Inkblots feature in a number of the works on display, an inclusion Yoho credited to a lifelong fascination with psychology, and in particular to some of its more fringe elements, such as phrenology and palm reading. As a younger man, Yoho procured the Rorschach Inkblot Test manual, copying passages from the text in a notebook as he attempted “to work through some of my own personal stuff,” as he explained it.
The earliest canvases on display served as a similar purpose for the artist, enabling him to begin to wrangle with the depression and suicidal thoughts that at times threatened to overwhelm. Such is the case with a large-scale painting of a gun done in acrylics and glittering spray paint, and which Yoho said he painted as a means to untangle to suicidal ideation he felt then and continues to struggle with nearly 15 years later. “I wouldn’t say my mental health has extraordinarily changed,” he said, “but I’m better medicated now.”

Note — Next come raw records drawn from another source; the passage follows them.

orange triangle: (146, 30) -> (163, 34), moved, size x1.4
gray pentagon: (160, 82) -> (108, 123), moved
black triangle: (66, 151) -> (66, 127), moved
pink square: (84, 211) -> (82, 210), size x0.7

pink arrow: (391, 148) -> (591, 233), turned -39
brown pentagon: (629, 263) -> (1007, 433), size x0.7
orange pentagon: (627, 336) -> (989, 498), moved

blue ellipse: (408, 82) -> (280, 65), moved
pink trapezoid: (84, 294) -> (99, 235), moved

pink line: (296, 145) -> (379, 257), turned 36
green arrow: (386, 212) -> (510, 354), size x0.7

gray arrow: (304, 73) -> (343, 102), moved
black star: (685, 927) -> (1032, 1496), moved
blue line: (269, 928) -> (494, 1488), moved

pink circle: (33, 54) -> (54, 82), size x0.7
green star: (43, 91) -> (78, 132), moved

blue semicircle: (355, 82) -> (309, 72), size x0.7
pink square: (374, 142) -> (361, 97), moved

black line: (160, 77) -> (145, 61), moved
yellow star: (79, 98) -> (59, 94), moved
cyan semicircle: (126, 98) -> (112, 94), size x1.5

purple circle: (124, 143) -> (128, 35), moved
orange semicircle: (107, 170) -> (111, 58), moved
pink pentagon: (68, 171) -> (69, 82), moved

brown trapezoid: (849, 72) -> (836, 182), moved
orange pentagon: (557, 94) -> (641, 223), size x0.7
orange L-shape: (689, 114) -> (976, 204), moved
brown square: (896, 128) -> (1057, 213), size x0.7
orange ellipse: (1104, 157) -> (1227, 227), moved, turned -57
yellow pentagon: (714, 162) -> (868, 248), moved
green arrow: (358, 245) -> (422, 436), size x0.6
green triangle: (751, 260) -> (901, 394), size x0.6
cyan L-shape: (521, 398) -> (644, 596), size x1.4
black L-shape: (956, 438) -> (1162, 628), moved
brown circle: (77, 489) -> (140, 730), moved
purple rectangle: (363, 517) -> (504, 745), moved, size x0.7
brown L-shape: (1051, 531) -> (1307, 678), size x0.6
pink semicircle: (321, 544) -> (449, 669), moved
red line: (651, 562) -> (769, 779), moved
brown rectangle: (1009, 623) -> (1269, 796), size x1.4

One thing that has changed, though, is the drive that Yoho feels to create. Earlier in his career, he said, he was motivated by a sense of urgency, describing his work at the time as a desperate attempt to transmit the thoughts that clouded his brain to the canvas, where he might better make sense of them. “Because wrestling with things in your head, that’s like trying to wrestle with an eel that’s covered in snot,” said Yoho, whose more recent works could be seen as a more outward expression, incorporating Covid-era portraits of masked friends and the inkblot photo series, as well as an idea he has for a new series of works centered on women graced with white-tail deer antlers. “Right now, I’m just trying to get back in the groove of drawing and creating things.”